Terrible: La pression commence sur la mère qui a publié de mauvaises conditions dans le Paddyr.

Aulone Mehmeti, une mère qui a montré publiquement hier le sort de la clinique du Pacifique, a annoncé aujourd'hui qu'elle subit des pressions après le témoignage qu'elle a publié.
Par le biais d'un message Facebook, elle a dit qu'on lui demandait de vérifier ce qu'elle avait écrit dans son statut, disant la même chose que ces informations sont inexactes.
Je tiens à expliquer que je n'ai pas refusé et refusé de traiter ma plainte par des voies institutionnelles. Le traitement de mon fils n'est pas encore terminé, et à ce stade, ma priorité est de prendre soin de lui. Une fois le traitement terminé, elle suivra également les procédures appropriées", qu'elle a notamment écrites.
Affichage complet :
Réaction
Après mon statut sur les conditions dans le Pacifique de QKUK, malheureusement, au lieu de réfléchir, j'ai commencé à ressentir des pressions pour ce que j'ai écrit.
Hier soir, vers 11h30, on m'a visitée dans la chambre où je logeais avec mon fils et on m'a demandé de vérifier ce que j'avais écrit sur le statut.
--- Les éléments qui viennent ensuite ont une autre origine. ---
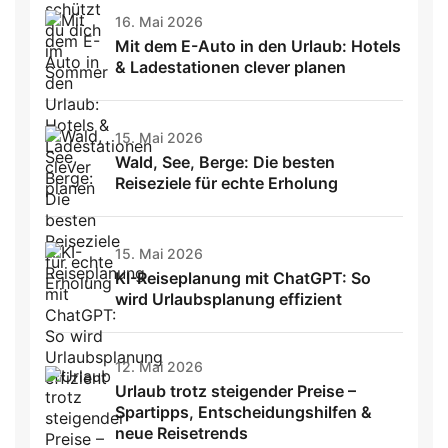
16. Mai 2026
Mit dem E-Auto in den Urlaub: Hotels
& Ladestationen clever planen
15. Mai 2026
Wald, See, Berge: Die besten
Reiseziele für echte Erholung
15. Mai 2026
KI-Reiseplanung mit ChatGPT: So
wird Urlaubsplanung effizient
12. Mai 2026
Urlaub trotz steigender Preise –
Spartipps, Entscheidungshilfen &
neue Reisetrends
Aujourd'hui, vers 10h30, on m'a de nouveau rendu visite, et on m'a dit que ce que j'ai écrit était incorrect et on m'a demandé de faire rapport sur l'affaire (et que, pointé sur moi, je devais l'écrire jusqu'à 11h).
Je tiens à expliquer que je n'ai pas refusé et refusé de traiter ma plainte par des voies institutionnelles. Le traitement de mon fils n'est pas encore terminé, et à ce stade, ma priorité est de prendre soin de lui. Une fois le traitement terminé, il suivra les procédures appropriées.
Mais en attendant, les photos sont publiques. Ils prouvent la situation peut-être mieux que toute plainte que j'écris. Pour commencer à traiter un matelas terni, un manque de savon ou des conditions de base, il n'est pas nécessaire d'attendre la plainte d'une mère avec l'enfant couché à l'hôpital. Juste voir ce qui se passe.
Je ne pense pas que je devrais me sentir pressé dans la pièce où je prends soin de mon enfant juste parce que j'ai exercé mon droit de parler publiquement de ce que j'ai vu et vécu.
Et ce n'est finalement pas un problème individuel. C'est notre échec en tant que société si nous nous habituons à des choses inacceptables et si nous avons peur de mieux chercher. Parce que tôt ou tard, nous pouvons tous être obligés d'amener nos enfants ici.
Nous devrions aimer et soutenir la santé publique. Mais juste parce qu'il est à nous, nous devrions également chercher un compte pour elle. Pas de peur.